SSP Raghav: Reasonably intelligent, but with some of the trappings of traditional police officers. Complete honesty is his saving grace, as also his awesome commitment
Professor Kaul: Bhishma Pitaamah! That is self explanatory…
Raj Bhushan: The Enigma…  ASI Director who does not believe anything presented to him; dismissive, arrogant, opinionated
Arun Toor: His Corpse started the whole affair
Pamposh Pandit: Mehrunissa’s childhood friend and niece of Professor Kaul. Quite unlike her uncle, though
Jara: the doer, if you get my point!
Mangat Ram: Right and Left Hand, as well as manservant of the professor…
The Plot
The first few pages of the plot are reminiscent of the iconic “Da Vince Code”; but don’t fret – the novel is anything but an indianised Da Vinci! It takes off on its own track within a few pages- and the take off   is not on a tangent but on an independent track of its own. A man is found dead on the floor of the Sanctum of the Taj Mahal, with enough hints on the tomb as well as on the body to suggest a hindu origin of the famous monument.

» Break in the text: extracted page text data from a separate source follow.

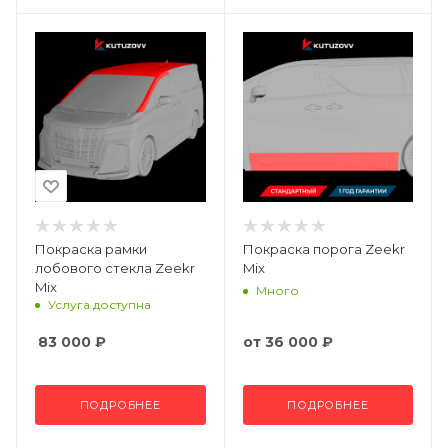
Покраска рамки
Покраска порога Zeekr
лобового стекла Zeekr
Mix
Mix
Много
Услуга доступна
83 000
₽
от
36 000 ₽
ПОДРОБНЕЕ
ПОДРОБНЕЕ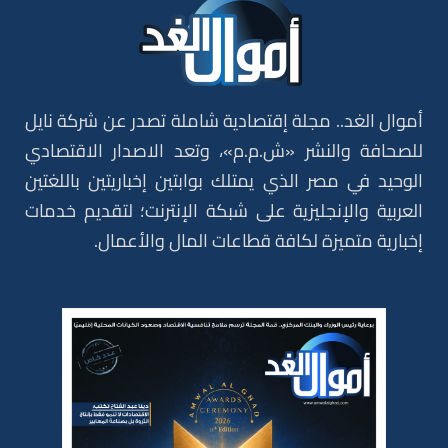
أموال الغد.. مجلة إقتصادية شاملة تصدر عن شركة نايل
للصحافة والنشر «ش.م.م»، وتعد الاصدار الاقتصادي
الوحيد في مصر الذي يمتلك بوابتين إخباريتين باللغتين
العربية والإنجليزية على شبكة الإنترنت؛ لتقديم خدمات
إخبارية متميزة لكافة قطاعات المال والأعمال.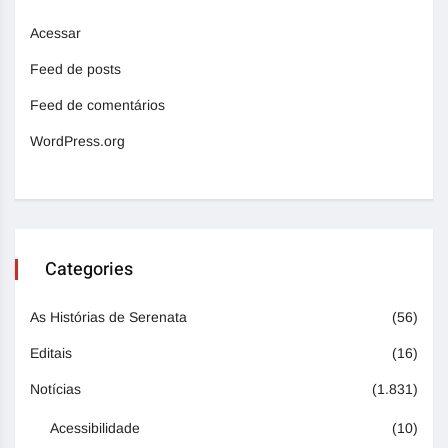
Acessar
Feed de posts
Feed de comentários
WordPress.org
Categories
As Histórias de Serenata
(56)
Editais
(16)
Notícias
(1.831)
Acessibilidade
(10)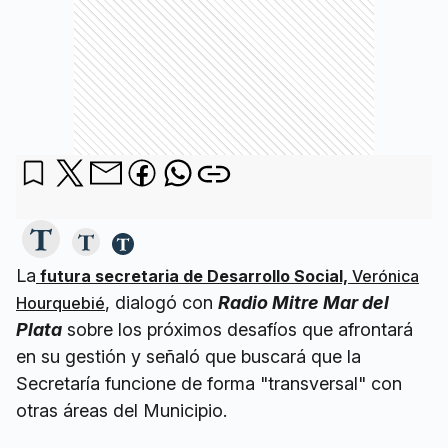
La
futura secretaria de Desarrollo Social,
Verónica
, dialogó con
Radio Mitre Mar del
Hourquebié
Plata
sobre los próximos desafíos que afrontará
en su gestión y señaló que buscará que la
Secretaría funcione de forma "transversal" con
otras áreas del Municipio.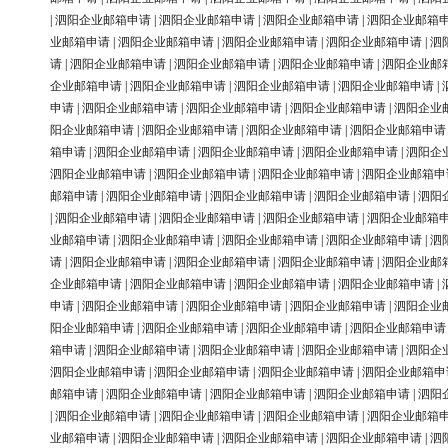
|
泗阳企业邮箱申请
|
泗阳企业邮箱申请
|
泗阳企业邮箱申请
|
泗阳企业邮箱
业邮箱申请
|
泗阳企业邮箱申请
|
泗阳企业邮箱申请
|
泗阳企业邮箱申请
|
泗
请
|
泗阳企业邮箱申请
|
泗阳企业邮箱申请
|
泗阳企业邮箱申请
|
泗阳企业邮
企业邮箱申请
|
泗阳企业邮箱申请
|
泗阳企业邮箱申请
|
泗阳企业邮箱申请
|
申请
|
泗阳企业邮箱申请
|
泗阳企业邮箱申请
|
泗阳企业邮箱申请
|
泗阳企业
阳企业邮箱申请
|
泗阳企业邮箱申请
|
泗阳企业邮箱申请
|
泗阳企业邮箱申请
箱申请
|
泗阳企业邮箱申请
|
泗阳企业邮箱申请
|
泗阳企业邮箱申请
|
泗阳企
泗阳企业邮箱申请
|
泗阳企业邮箱申请
|
泗阳企业邮箱申请
|
泗阳企业邮箱申
邮箱申请
|
泗阳企业邮箱申请
|
泗阳企业邮箱申请
|
泗阳企业邮箱申请
|
泗阳
|
泗阳企业邮箱申请
|
泗阳企业邮箱申请
|
泗阳企业邮箱申请
|
泗阳企业邮箱
业邮箱申请
|
泗阳企业邮箱申请
|
泗阳企业邮箱申请
|
泗阳企业邮箱申请
|
泗
请
|
泗阳企业邮箱申请
|
泗阳企业邮箱申请
|
泗阳企业邮箱申请
|
泗阳企业邮
企业邮箱申请
|
泗阳企业邮箱申请
|
泗阳企业邮箱申请
|
泗阳企业邮箱申请
|
申请
|
泗阳企业邮箱申请
|
泗阳企业邮箱申请
|
泗阳企业邮箱申请
|
泗阳企业
阳企业邮箱申请
|
泗阳企业邮箱申请
|
泗阳企业邮箱申请
|
泗阳企业邮箱申请
箱申请
|
泗阳企业邮箱申请
|
泗阳企业邮箱申请
|
泗阳企业邮箱申请
|
泗阳企
泗阳企业邮箱申请
|
泗阳企业邮箱申请
|
泗阳企业邮箱申请
|
泗阳企业邮箱申
邮箱申请
|
泗阳企业邮箱申请
|
泗阳企业邮箱申请
|
泗阳企业邮箱申请
|
泗阳
|
泗阳企业邮箱申请
|
泗阳企业邮箱申请
|
泗阳企业邮箱申请
|
泗阳企业邮箱
业邮箱申请
|
泗阳企业邮箱申请
|
泗阳企业邮箱申请
|
泗阳企业邮箱申请
|
泗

The investigation into this murder and its remifications form the rest of the story as Mehrunissa, singlehandedly at first, tries to solve the murder of her friend and helper. Why was the calligraphy on the monument altered? Mehrunissa is the only one who knows about the alteration, being fluent in Persian. Why did the body disappear? With the police being uncooperative and unnnimaginative, the girl finds herself all alone, with only the professor to turn to for advice… At this juncture  enters JCP R. P. Singh – a police officer with imagination, a high degree of intelligence and drive. The investigation acquires pace from here onwards as the 2 join forces to unravel one of the most diabolical challenges to security that Agra – and by extension India has ever faced…
The Analysis
In one phrase: A cracker of a book! Unputdownable from page 1 till page 399. The story is original, reasonably fast paced, believable and convoluted. Despite being convoluted, it is also deceptively simple to follow. At no point do you feel that there is anything outlandish or unreal in the basic plot. It flows in an even pace, does not take any unwarranted de-tours. There are no sub-plots or dalliances of any kind anywhere in the story. One scene effortlessly blends into the next, the changeovers are relatively smooth ; it all blends into one nice fast paced novel – one that you would want to read again and again. 

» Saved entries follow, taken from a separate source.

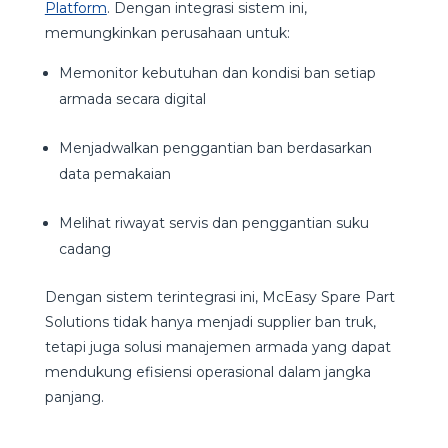
Platform
. Dengan integrasi sistem ini,
memungkinkan perusahaan untuk:
Memonitor kebutuhan dan kondisi ban setiap
armada secara digital
Menjadwalkan penggantian ban berdasarkan
data pemakaian
Melihat riwayat servis dan penggantian suku
cadang
Dengan sistem terintegrasi ini, McEasy Spare Part
Solutions tidak hanya menjadi supplier ban truk,
tetapi juga solusi manajemen armada yang dapat
mendukung efisiensi operasional dalam jangka
panjang.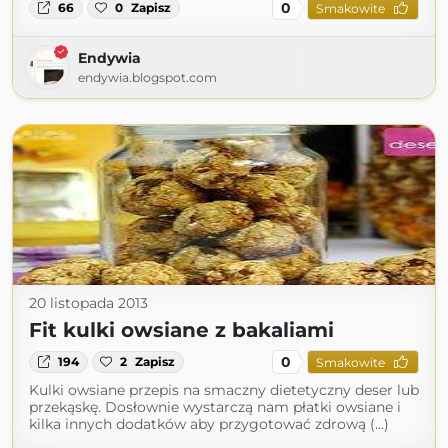
0
66
0
Zapisz
Smakowite
Endywia
endywia.blogspot.com
20 listopada 2013
Fit kulki owsiane z bakaliami
0
194
2
Zapisz
Smakowite
Kulki owsiane przepis na smaczny dietetyczny deser lub
przekąskę. Dosłownie wystarczą nam płatki owsiane i
kilka innych dodatków aby przygotować zdrową (...)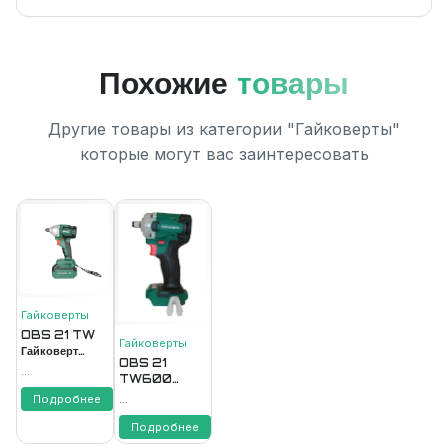
Похожие
товары
Другие товары из категории "Гайковерты"
которые могут вас заинтересовать
Гайковерты
OBS 21 TW
Гайковерты
Гайковерт
OBS 21
аккумуляторный
...
TW600
21В, 2/4Ач,
Гайковерт
бесщет.
Подробнее
...
аккумуляторный
FAVOURITE
21В, 4Ач
Подробнее
FAVOURITE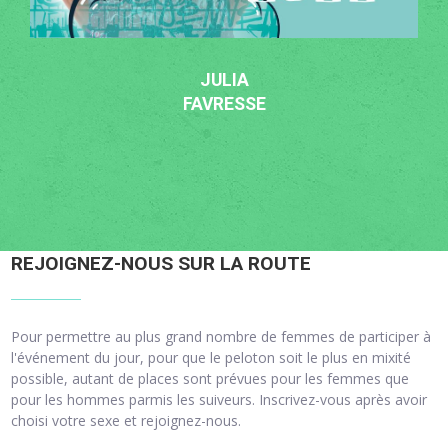
JULIA
FAVRESSE
REJOIGNEZ-NOUS SUR LA ROUTE
Pour permettre au plus grand nombre de femmes de participer à
l'événement du jour, pour que le peloton soit le plus en mixité
possible, autant de places sont prévues pour les femmes que
pour les hommes parmis les suiveurs. Inscrivez-vous après avoir
choisi votre sexe et rejoignez-nous.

All the characters have been well-developed; adequate space has been devoted to each characters’ development. This is important: there is almost no unnecessary detail regarding each character. This of course adds to the pace of the story; It also helps us equate better to each character, understand the motives and actions stated. Some characters have been intentionally left under-developed; saying more would reveal too much – so let me leave it at that. The writing style is lucid and fluent and – most importantly – decent. Too many of the recent Indian authors use expletives . Happily, this is one nice and clean book – and that makes it a double pleasure to read!

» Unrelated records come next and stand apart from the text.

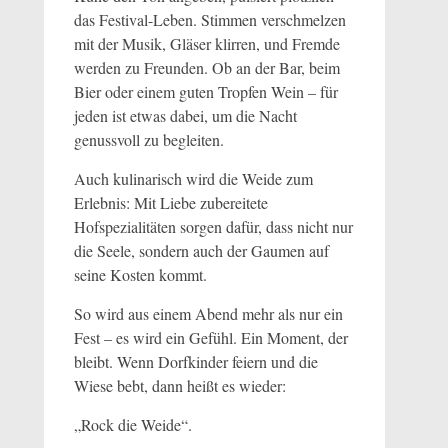
das Festival-Leben. Stimmen verschmelzen
mit der Musik, Gläser klirren, und Fremde
werden zu Freunden. Ob an der Bar, beim
Bier oder einem guten Tropfen Wein – für
jeden ist etwas dabei, um die Nacht
genussvoll zu begleiten.
Auch kulinarisch wird die Weide zum
Erlebnis: Mit Liebe zubereitete
Hofspezialitäten sorgen dafür, dass nicht nur
die Seele, sondern auch der Gaumen auf
seine Kosten kommt.
So wird aus einem Abend mehr als nur ein
Fest – es wird ein Gefühl. Ein Moment, der
bleibt. Wenn Dorfkinder feiern und die
Wiese bebt, dann heißt es wieder:
„Rock die Weide“.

Yes, there are negatives – significant ones. But these have nothing to do with the story which is a near-flawless taut narrative; the said negatives have to do with some portrayals and phrases that I find inexplicable. I find it strange that a half Indian girl – and hindu at that – should mention (or think) “hindus have 3 million gods and goddesses”!! There are a couple of such instances that do not gel with the overall character. No Hindu –even an NRI Hindu will think that way. Then, who calls ones uncle by surname? Does my niece call me Kale Mama or Kale Kaka? No! They call me Vishal Mama / Kaka. By first name. The use of the surname in one instance- while it does not interfere in any way with the story – is confounding. I find it strange that an author born and brought up in India should state such things (“Kaul mama or 3 Million Gods!!!!!!). To be honest I have yet to find a single hindu or Indian  to state either.  If the author is reading this post, I would like to understand, for I am quite frankly astonished. No one in India calls a relative by surname, for example. Luckily for the author, these misses-  while they are glaring- are very few and far between (not more than 3-4), and do not take anything away from the story. Had they occurred more frequently – it would have rendered the character seriously flawed and unbelievable. As things stand now, we can dismiss these as aberrations in an otherwise perfect novel!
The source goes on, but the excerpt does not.